In this article, we’ll look at the topic of indexes in databases.
Have you ever tried to use an encyclopaedia? One of those big, thick books that has a lot of information on a range of topics?
The concept of an SQL index is similar to that of using an encyclopaedia.
Let’s say you wanted to find information for a specific topic: Labrador dogs. You could do this in a few ways:
- Start at page 1 and look through each page until you found Labrador dogs
- Flip to a random page and see if you can find Labrador dogs, and repeat until you find it.
This would be very time consuming and not efficient at all.
Luckily, encyclopaedias use a few different methods for making it easier to find information. The topics are often sorted alphabetically.
There is often an index at the back of the book as well, which includes all of the topics in the book. If we look for Labrador dogs in the index, we could see:
Labrador dogs… pg 100, 125, 217
This tells us that Labrador dogs are mentioned on these three pages. We can simply go to those pages to find out more about Labrador dogs.
This is a similar method to how indexes in databases work. They take up a bit more space, but they can help you find what you are looking for. They can also work best when you know the records you are looking for.
There are many types of indexes in most databases, but the most common is what’s called a b-tree index.
B-tree stands for “balanced tree”, and it’s called that because it accesses the elements of the index with the same number of steps. We’ll explain what this means soon.
Let’s explain how this works using our example from earlier. We want to find the mention of Labrador dogs on page 125.
A b-tree index would work like this:
- Determine the record (or the page, in this case) we are looking for. In this case, it is 125 (the page number).
- Look at the first level of the index to find the range of values that includes the number 125. The ranges could be broken up into groups of 100: 1-100, 101-200, 201-300, 301-400.
- Move to the second level of the index that was identified in the previous step. In this case it would be the range of 101-200, because 125 sits in that range.
- Find the range of values in the second level that covers 125. This could be in groups of 20: 101-120, 121-140, 141-160, 161-180, 181-200. In this case it would be the range 121-140.
- Find the record that has an ID of 125 and return that record.
There is a repeating sequence of steps to “look in a range” and “move down a level”. This can happen up to five times in most cases.
The result is that the correct record is found, much faster than scanning every record.
So how can you create a B-tree index? It depends on the database system, but the syntax for Oracle looks like this:
CREATE INDEX index_name ON table_name (columns);
You’ll need to specify a few things:
- index_name: the name you want to give to the index.
- table_name: the name of the table you’re creating the index on.
- columns: the column or columns you want to include in the index.

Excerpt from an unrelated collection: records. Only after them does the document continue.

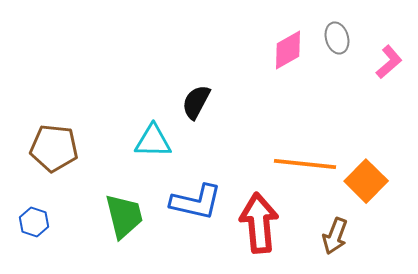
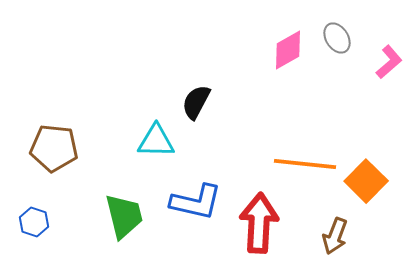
gray ellipse: rotated 16 degrees counterclockwise
cyan triangle: moved 3 px right
red arrow: rotated 8 degrees clockwise
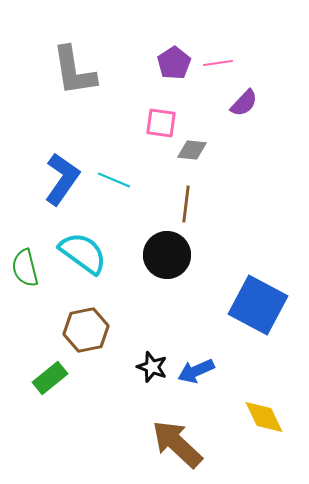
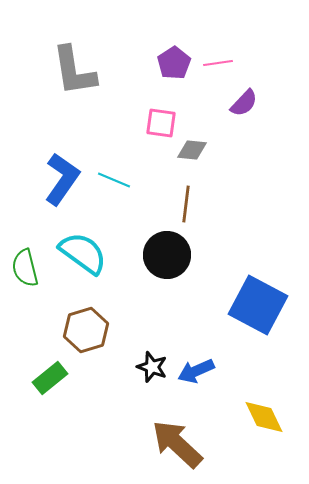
brown hexagon: rotated 6 degrees counterclockwise
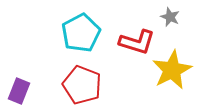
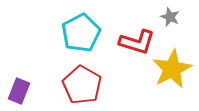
yellow star: moved 1 px up
red pentagon: rotated 9 degrees clockwise
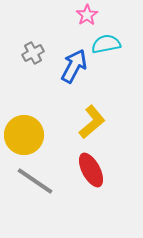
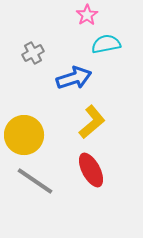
blue arrow: moved 12 px down; rotated 44 degrees clockwise
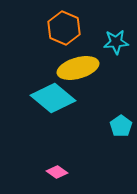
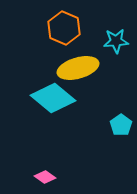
cyan star: moved 1 px up
cyan pentagon: moved 1 px up
pink diamond: moved 12 px left, 5 px down
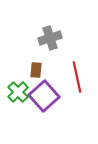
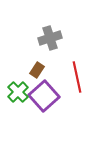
brown rectangle: moved 1 px right; rotated 28 degrees clockwise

If we had a table that represented the example above, our SQL statement would look like this:
CREATE INDEX idx_topic_pageno ON topic(page_no);
In this example, the new index is called idx_topic_pageno, and it is created on the topic table on a column called page_no.
Another index type that is common in database systems is a bitmap index.

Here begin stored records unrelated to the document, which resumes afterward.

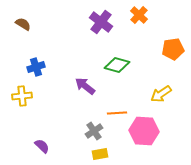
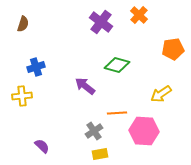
brown semicircle: rotated 77 degrees clockwise
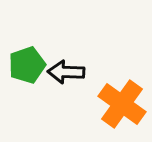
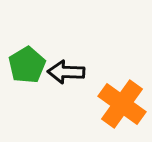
green pentagon: rotated 12 degrees counterclockwise
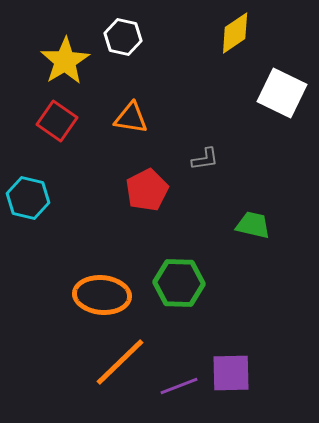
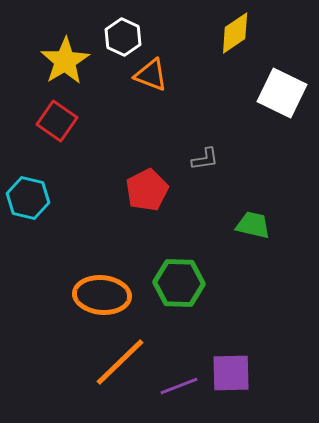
white hexagon: rotated 12 degrees clockwise
orange triangle: moved 20 px right, 43 px up; rotated 12 degrees clockwise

This is represented in the system as a two-dimensional table, which is often called a “map” of values.
For each row, there is a ROWID, which is a unique identifier for the row. For each column, there is a separate value of a specific column.
At the intersection of rows and columns is a single bit. This bit indicates whether that ROWID has the value mentioned in the column.
For example, we have a table that stores clothes and each row has a size. a bitmap index could look like this:
Why does this matter? Why is it useful?
It’s a different way of accessing the data more efficiently. If there is a small range of values (such as S/M/L shown above), then it’s often better to use this kind of index.
When you create an index, you don’t need to specify how each value maps to each row. This is all done automatically by the database system.
To create a bitmap index (in Oracle, anyway), the syntax is:
CREATE BITMAP INDEX index_name ON table_name (columns);
The only difference between the syntax for this bitmap index and a b-tree index is the addition of the word BITMAP. This is the syntax for Oracle - other databases might be slightly different.
You can also specify the index_name (the name of the index), the table_name (the table you’re creating the index on) and the columns (the columns that the index is being created on).
If we use the example above to write a statement to create this index, it could look like this:
CREATE BITMAP INDEX idx_product_size ON product (product_size);
This would create an index called idx_product_size on the product_size column on the product table.
There are many different types of indexes in Oracle and other database systems. I’ll briefly explain some of them here.
Function-based index: a type of index that is created using a function or expression, to improve the efficiency of queries with functions in them.
Reverse Key Index: a different way of storing and sorting data in a b-tree index.
Bitmap Join index: a bitmap index on the join of two tables.
In my guide to Oracle indexes, I cover some more specific Oracle indexes and how they are displayed in the explain plan statements.
Often, the first thing a developer will do when looking to improve a slow-running query is to create an index. I’ve been guilty of this in the past as well.
However, once you understand how indexes work, then you’ll know when the right time to create an index is, and how it can help you. Understanding your data and table structure is also important.
So, you should consider a few things when creating indexes:
- Creating indexes on columns in WHERE clauses or JOINs is a good idea.
- If a column has a large percentage of unique records, a b-tree index is usually more suitable.
- If a column has a low percentage of unique records, a bitmap index is usually better.
- Consider creating an index on foreign key columns (which are often used in joins anyway), as they are not created automatically (in Oracle anyway).
- Consider creating a function-based index if the column in your WHERE clause uses a function or expression in the criteria.
There are advantages and disadvantages to creating indexes. We’ve mentioned the advantages in this article. The disadvantages are:
- Indexes take up more space on the database. This can be quite significant, depending on your table, and if you’re restricted by space, it’s something to consider.
- Indexes can slow INSERT, UPDATE, and DELETE queries, because the index and the table need to be updated whenever these statements are run.
So, overall, indexes can be helpful and are a great way to improve the performance of your queries. There are a few different types, which are suitable in different situations, and they are pretty easy to create. Understanding the pros and cons of each, and your data structure, is helpful when deciding when and if to create indexes.